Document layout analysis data
━━━

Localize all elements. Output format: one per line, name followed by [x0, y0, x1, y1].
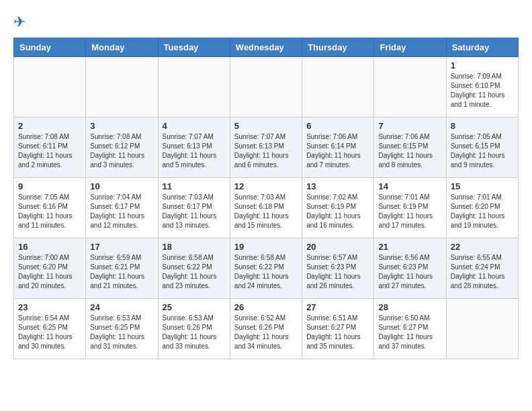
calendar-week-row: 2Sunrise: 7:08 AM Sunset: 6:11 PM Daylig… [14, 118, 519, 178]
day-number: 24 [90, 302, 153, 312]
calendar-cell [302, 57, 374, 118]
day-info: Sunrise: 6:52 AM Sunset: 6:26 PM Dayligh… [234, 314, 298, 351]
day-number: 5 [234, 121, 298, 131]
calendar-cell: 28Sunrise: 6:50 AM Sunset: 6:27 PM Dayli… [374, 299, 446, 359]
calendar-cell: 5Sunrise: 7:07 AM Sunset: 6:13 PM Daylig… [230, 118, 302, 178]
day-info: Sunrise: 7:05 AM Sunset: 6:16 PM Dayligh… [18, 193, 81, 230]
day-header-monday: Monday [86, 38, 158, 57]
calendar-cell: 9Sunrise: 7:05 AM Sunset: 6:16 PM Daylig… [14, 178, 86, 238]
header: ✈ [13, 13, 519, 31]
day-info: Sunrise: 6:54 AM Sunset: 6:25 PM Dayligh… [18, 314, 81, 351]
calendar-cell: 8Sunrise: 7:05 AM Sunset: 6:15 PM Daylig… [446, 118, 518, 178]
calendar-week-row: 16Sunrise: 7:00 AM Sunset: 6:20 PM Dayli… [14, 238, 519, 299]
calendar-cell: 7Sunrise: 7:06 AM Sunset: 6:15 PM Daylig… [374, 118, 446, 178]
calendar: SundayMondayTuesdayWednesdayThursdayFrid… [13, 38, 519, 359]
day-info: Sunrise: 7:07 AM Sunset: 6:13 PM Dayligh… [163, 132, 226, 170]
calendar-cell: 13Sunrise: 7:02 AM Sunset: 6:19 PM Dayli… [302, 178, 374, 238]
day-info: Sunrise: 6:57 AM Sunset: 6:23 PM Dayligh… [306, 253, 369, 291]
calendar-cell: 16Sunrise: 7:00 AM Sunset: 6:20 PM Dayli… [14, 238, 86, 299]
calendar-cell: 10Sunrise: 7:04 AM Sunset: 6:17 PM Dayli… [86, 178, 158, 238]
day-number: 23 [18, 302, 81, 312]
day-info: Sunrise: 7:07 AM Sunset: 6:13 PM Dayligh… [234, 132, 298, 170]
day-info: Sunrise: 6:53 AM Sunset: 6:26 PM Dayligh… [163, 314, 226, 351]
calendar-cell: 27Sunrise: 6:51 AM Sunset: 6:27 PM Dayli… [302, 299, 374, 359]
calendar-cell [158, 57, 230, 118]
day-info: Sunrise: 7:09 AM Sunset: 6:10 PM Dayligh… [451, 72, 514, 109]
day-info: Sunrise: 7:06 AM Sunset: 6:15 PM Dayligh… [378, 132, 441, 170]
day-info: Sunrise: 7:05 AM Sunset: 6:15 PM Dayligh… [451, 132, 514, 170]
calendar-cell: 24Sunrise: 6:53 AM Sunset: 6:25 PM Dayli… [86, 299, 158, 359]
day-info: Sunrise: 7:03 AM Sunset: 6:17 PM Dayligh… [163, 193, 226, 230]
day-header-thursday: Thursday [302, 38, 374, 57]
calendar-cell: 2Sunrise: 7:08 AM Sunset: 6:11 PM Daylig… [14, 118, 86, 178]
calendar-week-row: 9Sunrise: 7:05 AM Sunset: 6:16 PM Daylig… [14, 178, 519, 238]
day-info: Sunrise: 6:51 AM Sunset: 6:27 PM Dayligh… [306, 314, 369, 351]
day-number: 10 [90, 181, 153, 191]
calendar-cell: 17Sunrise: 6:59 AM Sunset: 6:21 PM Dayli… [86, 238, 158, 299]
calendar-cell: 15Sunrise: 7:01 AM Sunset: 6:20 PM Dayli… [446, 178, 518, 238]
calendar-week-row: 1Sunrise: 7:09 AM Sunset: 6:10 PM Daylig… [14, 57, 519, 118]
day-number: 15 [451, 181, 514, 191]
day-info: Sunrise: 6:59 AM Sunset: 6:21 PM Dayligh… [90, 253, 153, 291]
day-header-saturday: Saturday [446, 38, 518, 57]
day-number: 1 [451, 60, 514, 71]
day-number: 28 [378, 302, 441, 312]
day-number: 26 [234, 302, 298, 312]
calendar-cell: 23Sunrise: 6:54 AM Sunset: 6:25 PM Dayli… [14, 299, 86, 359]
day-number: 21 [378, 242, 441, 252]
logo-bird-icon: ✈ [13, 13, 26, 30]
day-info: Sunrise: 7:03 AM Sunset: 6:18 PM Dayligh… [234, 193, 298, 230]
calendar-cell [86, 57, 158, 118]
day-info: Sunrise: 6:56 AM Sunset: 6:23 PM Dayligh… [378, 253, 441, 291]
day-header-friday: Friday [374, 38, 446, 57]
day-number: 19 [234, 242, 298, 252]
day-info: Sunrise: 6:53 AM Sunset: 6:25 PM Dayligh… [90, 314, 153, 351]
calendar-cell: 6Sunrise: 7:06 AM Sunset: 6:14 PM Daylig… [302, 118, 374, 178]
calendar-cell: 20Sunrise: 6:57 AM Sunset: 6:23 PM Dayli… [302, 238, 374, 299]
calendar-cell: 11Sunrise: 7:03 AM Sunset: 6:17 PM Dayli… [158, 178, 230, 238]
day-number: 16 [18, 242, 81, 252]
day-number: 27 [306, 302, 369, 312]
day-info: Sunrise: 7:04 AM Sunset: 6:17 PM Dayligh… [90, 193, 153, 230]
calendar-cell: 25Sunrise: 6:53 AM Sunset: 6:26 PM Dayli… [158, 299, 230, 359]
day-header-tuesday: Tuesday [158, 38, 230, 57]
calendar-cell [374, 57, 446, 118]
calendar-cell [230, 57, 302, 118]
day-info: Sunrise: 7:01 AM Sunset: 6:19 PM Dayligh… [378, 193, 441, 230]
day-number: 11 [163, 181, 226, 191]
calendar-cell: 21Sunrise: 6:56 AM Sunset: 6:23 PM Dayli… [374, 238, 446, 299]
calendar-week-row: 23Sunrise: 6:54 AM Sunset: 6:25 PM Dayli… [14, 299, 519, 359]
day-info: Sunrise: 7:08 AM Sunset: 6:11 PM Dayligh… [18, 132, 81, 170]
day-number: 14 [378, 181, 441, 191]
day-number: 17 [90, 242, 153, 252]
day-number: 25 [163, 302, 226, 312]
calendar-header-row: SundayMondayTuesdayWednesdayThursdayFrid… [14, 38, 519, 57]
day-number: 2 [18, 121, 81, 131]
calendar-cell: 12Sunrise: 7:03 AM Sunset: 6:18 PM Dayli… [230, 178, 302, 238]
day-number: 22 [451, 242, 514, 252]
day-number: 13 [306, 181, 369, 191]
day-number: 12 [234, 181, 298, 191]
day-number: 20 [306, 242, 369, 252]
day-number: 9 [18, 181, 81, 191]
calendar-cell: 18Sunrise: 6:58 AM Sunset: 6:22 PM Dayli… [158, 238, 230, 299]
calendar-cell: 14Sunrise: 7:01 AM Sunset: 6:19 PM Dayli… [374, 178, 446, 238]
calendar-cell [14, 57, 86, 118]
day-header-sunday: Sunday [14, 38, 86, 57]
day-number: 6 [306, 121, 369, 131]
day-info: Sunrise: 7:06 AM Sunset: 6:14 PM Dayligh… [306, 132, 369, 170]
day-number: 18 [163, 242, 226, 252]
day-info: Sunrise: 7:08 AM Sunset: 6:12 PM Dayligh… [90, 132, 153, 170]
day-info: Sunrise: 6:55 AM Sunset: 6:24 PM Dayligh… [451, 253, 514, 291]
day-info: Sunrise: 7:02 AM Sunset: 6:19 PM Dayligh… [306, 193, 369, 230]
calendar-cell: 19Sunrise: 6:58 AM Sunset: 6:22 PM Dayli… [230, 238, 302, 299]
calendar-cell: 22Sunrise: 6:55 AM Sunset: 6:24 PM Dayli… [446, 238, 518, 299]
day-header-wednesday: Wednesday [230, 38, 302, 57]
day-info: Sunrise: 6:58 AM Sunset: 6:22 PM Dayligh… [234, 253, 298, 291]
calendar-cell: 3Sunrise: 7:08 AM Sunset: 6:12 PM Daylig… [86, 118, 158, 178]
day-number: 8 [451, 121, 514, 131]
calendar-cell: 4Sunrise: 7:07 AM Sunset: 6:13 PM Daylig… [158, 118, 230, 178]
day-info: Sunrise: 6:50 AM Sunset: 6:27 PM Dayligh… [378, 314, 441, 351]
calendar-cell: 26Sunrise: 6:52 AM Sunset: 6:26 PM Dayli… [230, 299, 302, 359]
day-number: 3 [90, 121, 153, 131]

━━━

- [TASK STATEMENT] The lines of the records that contain the string "SundayMondayTuesdayWednesdayThursdayFrid" should be located and copied.

- [REPLY TO THE EXERCISE]
calendar: SundayMondayTuesdayWednesdayThursdayFrid… [13, 38, 519, 359]
calendar-header-row: SundayMondayTuesdayWednesdayThursdayFrid… [14, 38, 519, 57]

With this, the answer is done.